A ship tasked with retrieving the space plane after splashdown in the Pacific Ocean had already left port in Italy when news of the launch delay was released.

Giorgio Tumino, IXV’s program manager at the European Space Agency, told Spaceflight Now that technicians will load hydrazine into the space plane the week of Jan. 19. By the end of January, the 2,000-kilogram (4,409-pound) spacecraft will be mated to the Vega rocket’s payload attachment adapter and enclosed within the launcher’s nose fairing.

Workers will transfer the IXV space plane — inside the payload fairing — to the Vega rocket’s launch facility, where the composite will be hoisted atop the booster for final testing in early February.

Liftoff on Feb. 11 is set for a two-hour launch window opening at 1300 GMT (8 a.m. EST), Tumino said.

The Vega launcher for ESA's IXV mission has been fully stacked on its launch pad since October 2014. Credit: ESA/CNES/Arianespace – Photo Optique Video du CSG – P. Baudon
The Vega launcher for ESA’s IXV mission has been fully stacked on its launch pad since October 2014. Credit: ESA/CNES/Arianespace – Photo Optique Video du CSG – P. Baudon

The IXV space plane and Vega launcher programs are managed by ESA under Italian leadership. Thales Alenia Space built the car-size spacecraft.

The Intermediate Experimental Vehicle will launch on an arcing suborbital path reaching a top speed of 7.5 kilometers per second, or nearly 16,800 mph, and a peak altitude of 420 kilometers (261 miles). Its flight will last 100 minutes before splashdown in the Pacific Ocean, where the Italian ship Nos Aries will recover the space plane for return to Europe for inspections of its heat shield, structure and internal components.

Small rocket thrusters and two aft-mounted aerodynamic flaps will control the spacecraft’s descent. It will plunge back into the atmosphere at an altitude of 120 kilometers (74 miles) on a path engineers say is similar to a re-entry trajectory from low Earth orbit.

The IXV will deploy parachutes to slow it down before landing.

The guided re-entry experiment will help engineers design future re-entry vehicles that could be used in exploration, microgravity research, Earth observation, and orbital debris mitigation, according to ESA.

“This is the first flight demonstration of features such as highly advanced thermal structures: thrusters and flaps that are part of the control system, and the 300 sensors and infrared camera to map the heating all along the spacecraft from the nose to the flaps,” said Jose Longo, head of ESA’s aerothermodynamics department. “These things just cannot be tested in the same way in laboratories.”

The IXV testbed arrived at the spaceport in Kourou, French Guiana, on Sept. 24 after a trans-Atlantic flight aboard a Russian Antonov cargo plane.

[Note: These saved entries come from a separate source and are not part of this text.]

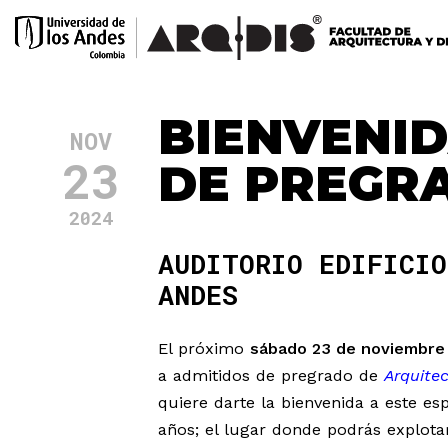
BIENVENID
NOV
23
DE PREGRA
2024
AUDITORIO EDIFICIO
ANDES
El próximo
sábado 23 de noviembre a
a admitidos de pregrado de
Arquite
quiere darte la bienvenida a este es
años; el lugar donde podrás explotar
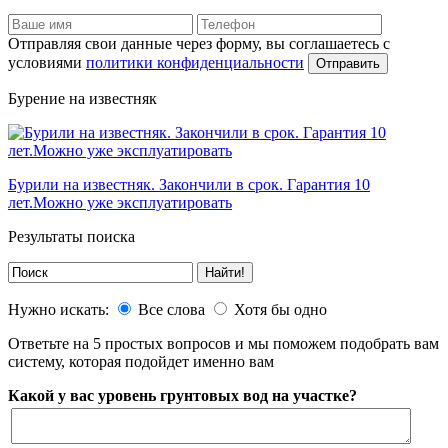
Отправляя свои данные через форму, вы соглашаетесь с
условиями
политики конфиденциальности
Отправить
Бурение на известняк
Бурили на известняк. Закончили в срок. Гарантия 10
лет.Можно уже эксплуатировать
Результаты поиска
Нужно искать:
Все слова
Хотя бы одно
Ответьте на 5 простых вопросов и мы поможем подобрать вам
систему, которая подойдет именно вам
Какой у вас уровень грунтовых вод на участке?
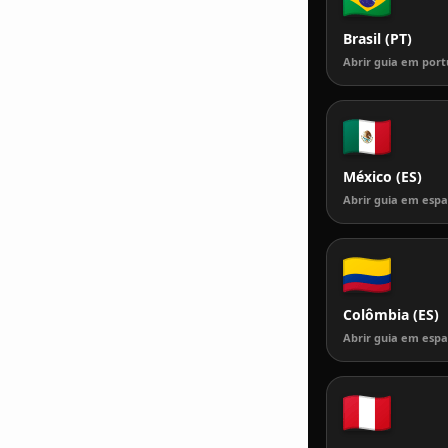
Brasil (PT)
Abrir guia em por
México (ES)
Abrir guia em esp
Colômbia (ES)
Abrir guia em esp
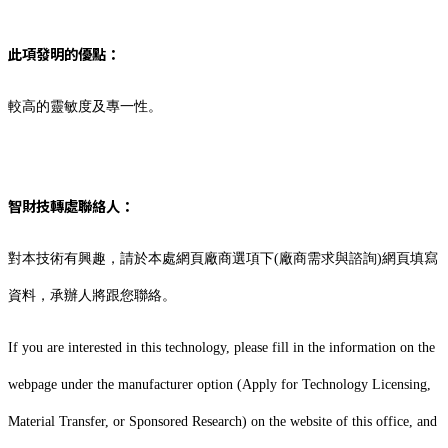
此項發明的優點：
較高的靈敏度及專一性。
智財技轉處聯絡人：
對本技術有興趣，請於本處網頁廠商選項下(廠商需求與諮詢)網頁填寫
資料，承辦人將跟您聯絡。
If you are interested in this technology, please fill in the information on the
webpage under the manufacturer option (Apply for Technology Licensing,
Material Transfer, or Sponsored Research) on the website of this office, and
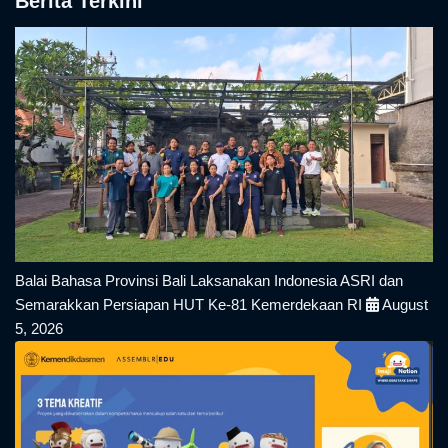
Berita Terkini
Balai Bahasa Provinsi Bali Laksanakan Indonesia ASRI dan
Semarakkan Persiapan HUT Ke-81 Kemerdekaan RI
August
5, 2026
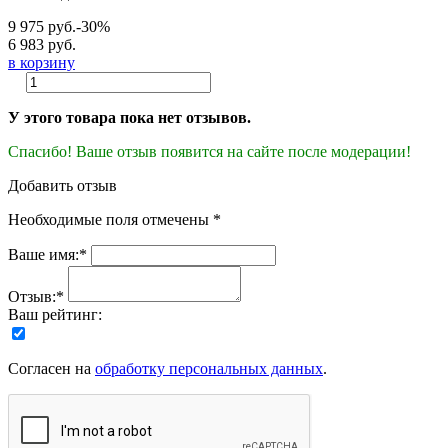
9 975 руб.
-30%
6 983 руб.
в корзину
У этого товара пока нет отзывов.
Спасибо! Ваше отзыв появится на сайте после модерации!
Добавить отзыв
Необходимые поля отмечены *
Ваше имя:*
Отзыв:*
Ваш рейтинг:
Согласен на
обработку персональных данных
.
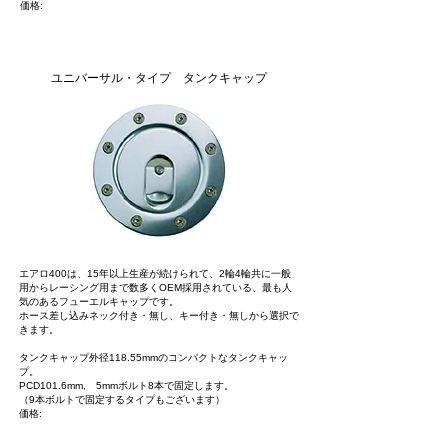
価格:
AERO 400
ユニバーサル・タイプ タンクキャップ
エアロ400は、15年以上生産が続けられて、2輪4輪共に一般
用からレーシング用まで数多くOEM採用されている、最も人
気のあるフューエルキャップです。
ホース差し込みネック付き・無し、キー付き・無しから選択で
きます。
タンクキャップ外径118.55mmのコンパクトなタンクキャッ
プ。
PCD101.6mm, 5mmボルト8本で固定します。
（9本ボルトで固定するタイプもございます）
価格:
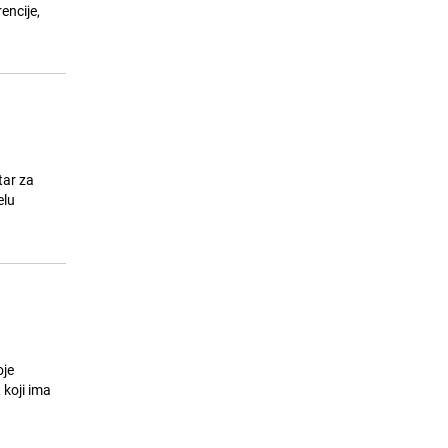
24.07.26. 07:05
|
SVIJET
encije,
tar za
elu
oje
 koji ima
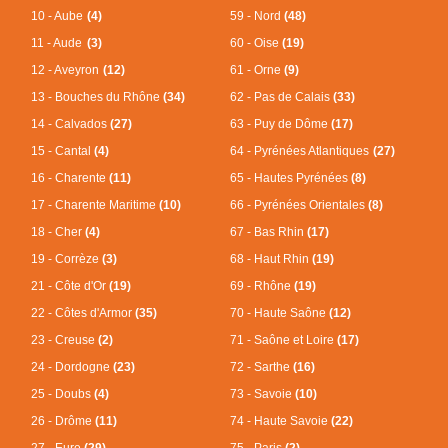
10 - Aube
(4)
59 - Nord
(48)
11 - Aude
(3)
60 - Oise
(19)
12 - Aveyron
(12)
61 - Orne
(9)
13 - Bouches du Rhône
(34)
62 - Pas de Calais
(33)
14 - Calvados
(27)
63 - Puy de Dôme
(17)
15 - Cantal
(4)
64 - Pyrénées Atlantiques
(27)
16 - Charente
(11)
65 - Hautes Pyrénées
(8)
17 - Charente Maritime
(10)
66 - Pyrénées Orientales
(8)
18 - Cher
(4)
67 - Bas Rhin
(17)
19 - Corrèze
(3)
68 - Haut Rhin
(19)
21 - Côte d'Or
(19)
69 - Rhône
(19)
22 - Côtes d'Armor
(35)
70 - Haute Saône
(12)
23 - Creuse
(2)
71 - Saône et Loire
(17)
24 - Dordogne
(23)
72 - Sarthe
(16)
25 - Doubs
(4)
73 - Savoie
(10)
26 - Drôme
(11)
74 - Haute Savoie
(22)
27 - Eure
(29)
75 - Paris
(2)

The Vega rocket’s assembly on its launch mount began Sept. 18 with the stacking of the booster’s solid-fueled P80 first stage motor. After the addition of Vega’s solid-fueled second and third stages, the rocket’s Ukrainian-built hydrazine-burning fourth stage was added in mid-October to complete the launcher’s build-up.

When the IXV and payload shroud are added, the Vega rocket will stand 98 feet tall.